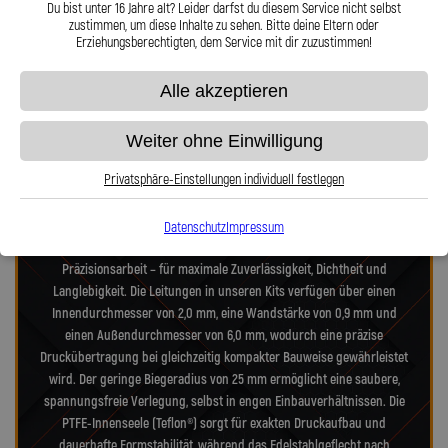
Telefon oder Mail für Sie da.
und 360° verdrehbarer Anschl
Du bist unter 16 Jahre alt? Leider darfst du diesem Service nicht selbst
zustimmen, um diese Inhalte zu sehen. Bitte deine Eltern oder
Erziehungsberechtigten, dem Service mit dir zuzustimmen!
Präzision in Zahlen: Unsere technischen
Alle akzeptieren
Highlights
Weiter ohne Einwilligung
Privatsphäre-Einstellungen individuell festlegen
Unsere Stahlflex-Verdeckleitungs-Kits für VW Golf 1K Golf Cabriolet 1.6
TDI BMT wurden speziell für die hohen Anforderungen moderner- und
alter-Verdecksysteme entwickelt. Jedes Kit vereint Technik nach
Datenschutz
Impressum
Luftfahrtnorm, hochfeste Edelstahlanschlüsse und deutsche
Präzisionsarbeit – für maximale Zuverlässigkeit, Dichtheit und
Langlebigkeit. Die Leitungen in unseren Kits verfügen über einen
Innendurchmesser von 2,0 mm, eine Wandstärke von 0,9 mm und
einen Außendurchmesser von 6,0 mm, wodurch eine präzise
Druckübertragung bei gleichzeitig kompakter Bauweise gewährleistet
wird. Der geringe Biegeradius von 25 mm ermöglicht eine saubere,
spannungsfreie Verlegung, selbst in engen Einbauverhältnissen. Die
PTFE-Innenseele (Teflon®) sorgt für exakten Druckaufbau und
dauerhafte Formstabilität, während das Edelstahlgeflecht nach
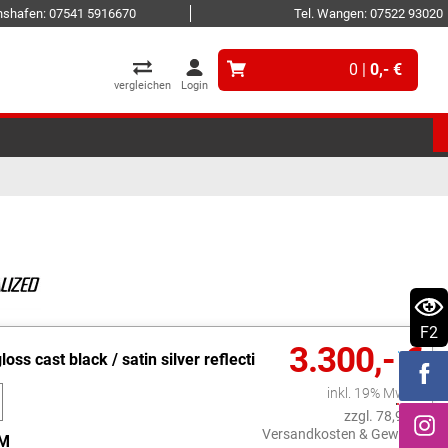
ichshafen: 07541 5916670
Tel. Wangen: 07522 93020
0 |
0,- €
vergleichen
Login
F2
3.300,- €
loss cast black / satin silver reflecti
inkl. 19% MwSt.
zzgl. 78,99 €
Versandkosten & Gewicht
M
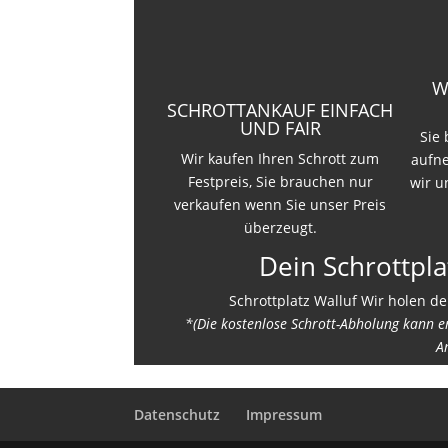
W
SCHROTTANKAUF EINFACH
UND FAIR
Sie
Wir kaufen Ihren Schrott zum
aufn
Festpreis, Sie brauchen nur
wir u
verkaufen wenn Sie unser Preis
überzeugt.
Dein Schrottpla
Schrottplatz Walluf Wir holen de
*(Die kostenlose Schrott-Abholung kann 
A
Datenschutz
Impressum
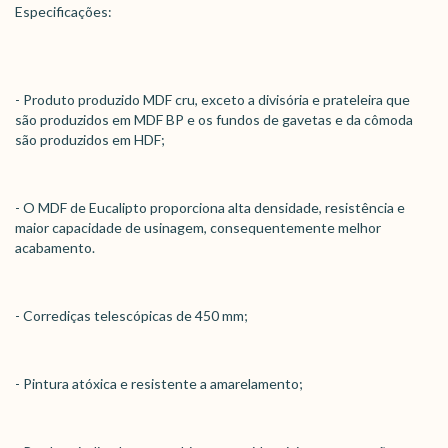
Especificações:
- Produto produzido MDF cru, exceto a divisória e prateleira que
são produzidos em MDF BP e os fundos de gavetas e da cômoda
são produzidos em HDF;
- O MDF de Eucalipto proporciona alta densidade, resistência e
maior capacidade de usinagem, consequentemente melhor
acabamento.
- Corrediças telescópicas de 450 mm;
- Pintura atóxica e resistente a amarelamento;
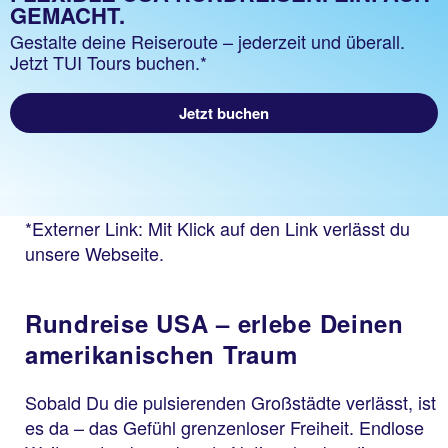
GEMACHT.
Gestalte deine Reiseroute – jederzeit und überall.
Jetzt TUI Tours buchen.*
Jetzt buchen
*Externer Link: Mit Klick auf den Link verlässt du
unsere Webseite.
Rundreise USA – erlebe Deinen
amerikanischen Traum
Sobald Du die pulsierenden Großstädte verlässt, ist
es da – das Gefühl grenzenloser Freiheit. Endlose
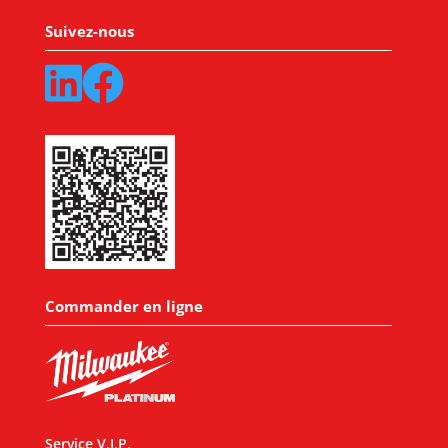
Suivez-nous
Commander en ligne
Service V.I.P.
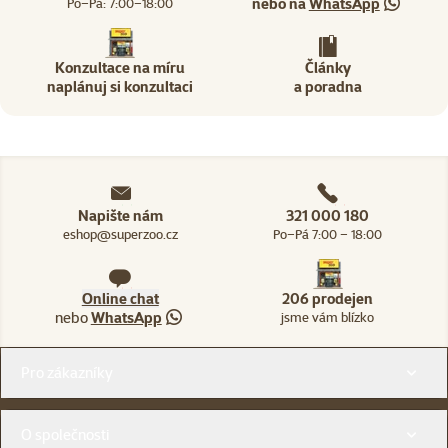
nebo na
WhatsApp
Po–Pá: 7:00–18:00
Konzultace na míru
Články
naplánuj si konzultaci
a poradna
Napište nám
321 000 180
eshop@superzoo.cz
Po–Pá 7:00 – 18:00
Online chat
206 prodejen
nebo
WhatsApp
jsme vám blízko
Menu v patičce
Pro zákazníky
O společnosti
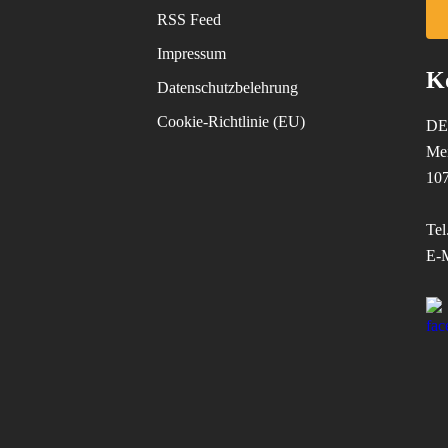
RSS Feed
Impressum
K
Datenschutzbelehrung
Cookie-Richtlinie (EU)
DE
Mei
107
Tel
E-M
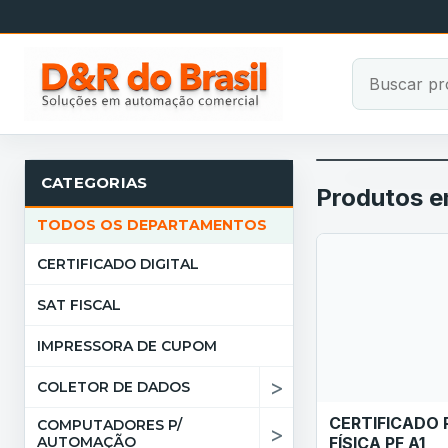
CATEGORIAS
Produtos 
TODOS OS DEPARTAMENTOS
CERTIFICADO DIGITAL
SAT FISCAL
IMPRESSORA DE CUPOM
>
COLETOR DE DADOS
CERTIFICADO
COMPUTADORES P/
>
AUTOMAÇÃO
FÍSICA PF A1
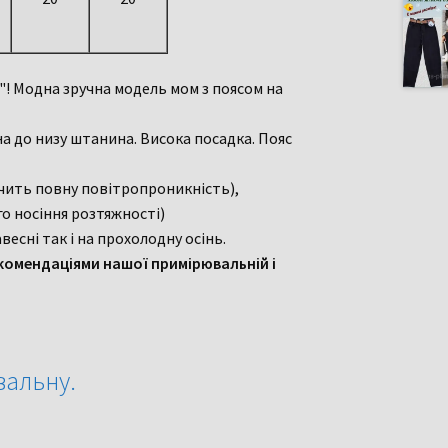
5"! Модна зручна модель мом з поясом на
на до низу штанина. Висока посадка. Пояс
чить повну повітропроникність),
о носіння розтяжності)
весні так і на прохолодну осінь.
комендаціями нашої примірювальній і
вальну.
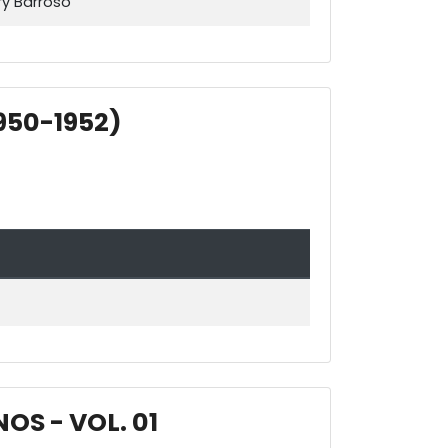
ry Barroso
950-1952)
S - VOL. 01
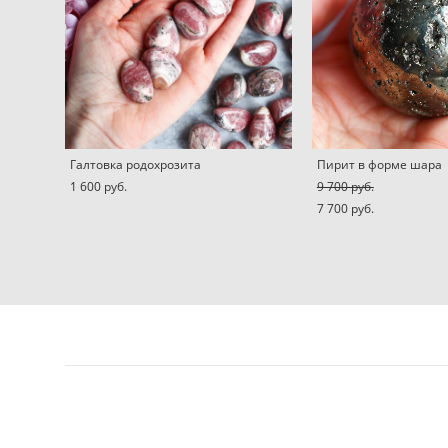
Галтовка родохрозита
Пирит в форме шара
1 600 pуб.
9 700 pуб.
7 700 pуб.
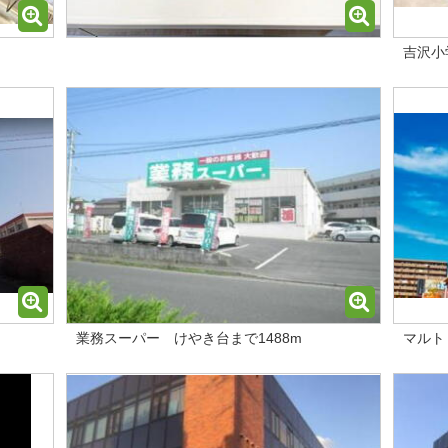
吉沢小
業務スーパー けやき台まで1488m
マルト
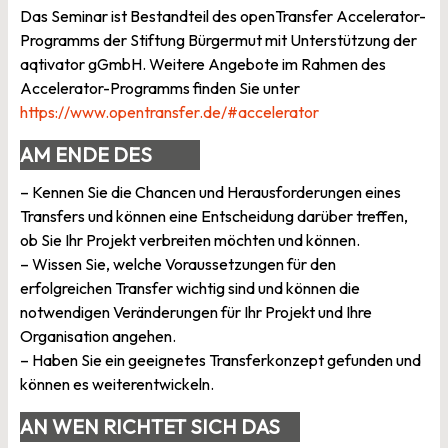
Das Seminar ist Bestandteil des openTransfer Accelerator-
Programms der Stiftung Bürgermut mit Unterstützung der
aqtivator gGmbH. Weitere Angebote im Rahmen des
Accelerator-Programms finden Sie unter
https://www.opentransfer.de/#accelerator
AM ENDE DES
SEMINARS
– Kennen Sie die Chancen und Herausforderungen eines
Transfers und können eine Entscheidung darüber treffen,
ob Sie Ihr Projekt verbreiten möchten und können.
– Wissen Sie, welche Voraussetzungen für den
erfolgreichen Transfer wichtig sind und können die
notwendigen Veränderungen für Ihr Projekt und Ihre
Organisation angehen.
– Haben Sie ein geeignetes Transferkonzept gefunden und
können es weiterentwickeln.
AN WEN RICHTET SICH DAS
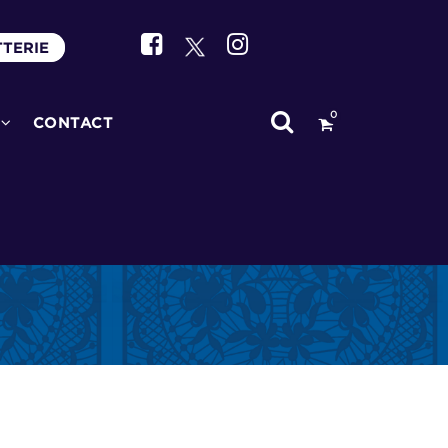
TTERIE
0
CONTACT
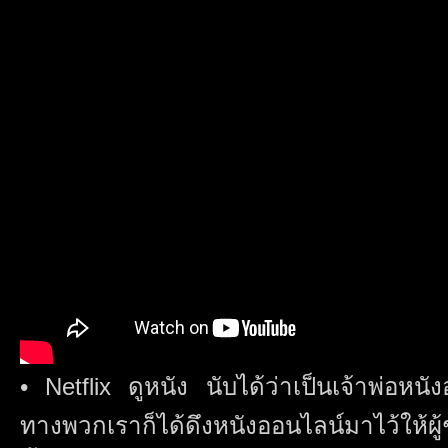
• Netflix ดูหนัง นับได้ว่าเป็นเจ้าพ่อหนั
ทางพวกเราก็ได้ดึงหนังออนไลน์มาไว้ให้ผู้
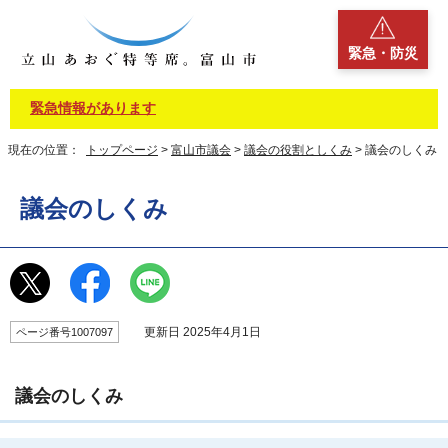
緊急・防災
緊急情報があります
現在の位置：
トップページ
>
富山市議会
>
議会の役割としくみ
> 議会のしくみ
議会のしくみ
更新日 2025年4月1日
ページ番号1007097
議会のしくみ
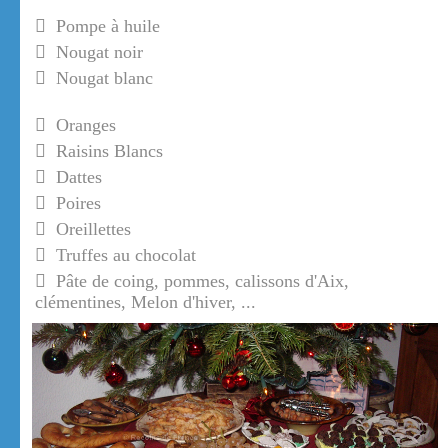
Pompe à huile
Nougat noir
Nougat blanc
Oranges
Raisins Blancs
Dattes
Poires
Oreillettes
Truffes au chocolat
Pâte de coing, pommes, calissons d'Aix,
clémentines, Melon d'hiver, ...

┄┄┄┄┄┄┄┄┄┄┄┄┄┄┄┄┄┄┄┄

[THE PROBLEM] The result should be a verbatim copy of the data, free of pictures.

[RESULT FOR THIS EXERCISE]
Telefon oder Mail für Sie da.
und 360° verdrehbarer Anschl
Du bist unter 16 Jahre alt? Leider darfst du diesem Service nicht selbst
zustimmen, um diese Inhalte zu sehen. Bitte deine Eltern oder
Erziehungsberechtigten, dem Service mit dir zuzustimmen!
Präzision in Zahlen: Unsere technischen
Alle akzeptieren
Highlights
Weiter ohne Einwilligung
Privatsphäre-Einstellungen individuell festlegen
Unsere Stahlflex-Verdeckleitungs-Kits für VW Golf 1K Golf Cabriolet 1.6
TDI BMT wurden speziell für die hohen Anforderungen moderner- und
alter-Verdecksysteme entwickelt. Jedes Kit vereint Technik nach
Datenschutz
Impressum
Luftfahrtnorm, hochfeste Edelstahlanschlüsse und deutsche
Präzisionsarbeit – für maximale Zuverlässigkeit, Dichtheit und
Langlebigkeit. Die Leitungen in unseren Kits verfügen über einen
Innendurchmesser von 2,0 mm, eine Wandstärke von 0,9 mm und
einen Außendurchmesser von 6,0 mm, wodurch eine präzise
Druckübertragung bei gleichzeitig kompakter Bauweise gewährleistet
wird. Der geringe Biegeradius von 25 mm ermöglicht eine saubere,
spannungsfreie Verlegung, selbst in engen Einbauverhältnissen. Die
PTFE-Innenseele (Teflon®) sorgt für exakten Druckaufbau und
dauerhafte Formstabilität, während das Edelstahlgeflecht nach
ichshafen: 07541 5916670
Tel. Wangen: 07522 93020
0 |
0,- €
vergleichen
Login
F2
3.300,- €
loss cast black / satin silver reflecti
inkl. 19% MwSt.
zzgl. 78,99 €
Versandkosten & Gewicht
M
W
SCHROTTANKAUF EINFACH
UND FAIR
Sie
Wir kaufen Ihren Schrott zum
aufn
Festpreis, Sie brauchen nur
wir u
verkaufen wenn Sie unser Preis
überzeugt.
Dein Schrottpla
Schrottplatz Walluf Wir holen de
*(Die kostenlose Schrott-Abholung kann 
A
Datenschutz
Impressum
Especificações:
- Produto produzido MDF cru, exceto a divisória e prateleira que
são produzidos em MDF BP e os fundos de gavetas e da cômoda
são produzidos em HDF;
- O MDF de Eucalipto proporciona alta densidade, resistência e
maior capacidade de usinagem, consequentemente melhor
acabamento.
- Corrediças telescópicas de 450 mm;
- Pintura atóxica e resistente a amarelamento;
GEMACHT.
Gestalte deine Reiseroute – jederzeit und überall.
Jetzt TUI Tours buchen.*
Jetzt buchen
*Externer Link: Mit Klick auf den Link verlässt du
unsere Webseite.
Rundreise USA – erlebe Deinen
amerikanischen Traum
Sobald Du die pulsierenden Großstädte verlässt, ist
es da – das Gefühl grenzenloser Freiheit. Endlose
Suivez-nous
Commander en ligne
Service V.I.P.
nebo na
WhatsApp
Po–Pá: 7:00–18:00
Konzultace na míru
Články
naplánuj si konzultaci
a poradna
Napište nám
321 000 180
eshop@superzoo.cz
Po–Pá 7:00 – 18:00
Online chat
206 prodejen
nebo
WhatsApp
jsme vám blízko
Menu v patičce
Pro zákazníky
O společnosti
RSS Feed
Impressum
K
Datenschutzbelehrung
Cookie-Richtlinie (EU)
DE
Mei
107
Tel
E-M
CATEGORIAS
Produtos 
TODOS OS DEPARTAMENTOS
CERTIFICADO DIGITAL
SAT FISCAL
IMPRESSORA DE CUPOM
>
COLETOR DE DADOS
CERTIFICADO
COMPUTADORES P/
>
AUTOMAÇÃO
FÍSICA PF A1
5"! Модна зручна модель мом з поясом на
на до низу штанина. Висока посадка. Пояс
чить повну повітропроникність),
о носіння розтяжності)
весні так і на прохолодну осінь.
комендаціями нашої примірювальній і
вальну.
ry Barroso
950-1952)
S - VOL. 01
Галтовка родохрозита
Пирит в форме шара
1 600 pуб.
9 700 pуб.
7 700 pуб.
吉沢小
業務スーパー けやき台まで1488m
マルト
Das Seminar ist Bestandteil des openTransfer Accelerator-
Programms der Stiftung Bürgermut mit Unterstützung der
aqtivator gGmbH. Weitere Angebote im Rahmen des
Accelerator-Programms finden Sie unter
https://www.opentransfer.de/#accelerator
AM ENDE DES
SEMINARS
– Kennen Sie die Chancen und Herausforderungen eines
Transfers und können eine Entscheidung darüber treffen,
ob Sie Ihr Projekt verbreiten möchten und können.
– Wissen Sie, welche Voraussetzungen für den
erfolgreichen Transfer wichtig sind und können die
notwendigen Veränderungen für Ihr Projekt und Ihre
Organisation angehen.
– Haben Sie ein geeignetes Transferkonzept gefunden und
können es weiterentwickeln.
AN WEN RICHTET SICH DAS
TTERIE
0
CONTACT
• Netflix ดูหนัง นับได้ว่าเป็นเจ้าพ่อหนั
ทางพวกเราก็ได้ดึงหนังออนไลน์มาไว้ให้ผู้
緊急・防災
緊急情報があります
現在の位置：
トップページ
>
富山市議会
>
議会の役割としくみ
> 議会のしくみ
議会のしくみ
更新日 2025年4月1日
ページ番号1007097
議会のしくみ
Pompe à huile
Nougat noir
Nougat blanc
Oranges
Raisins Blancs
Dattes
Poires
Oreillettes
Truffes au chocolat
Pâte de coing, pommes, calissons d'Aix,
clémentines, Melon d'hiver, ...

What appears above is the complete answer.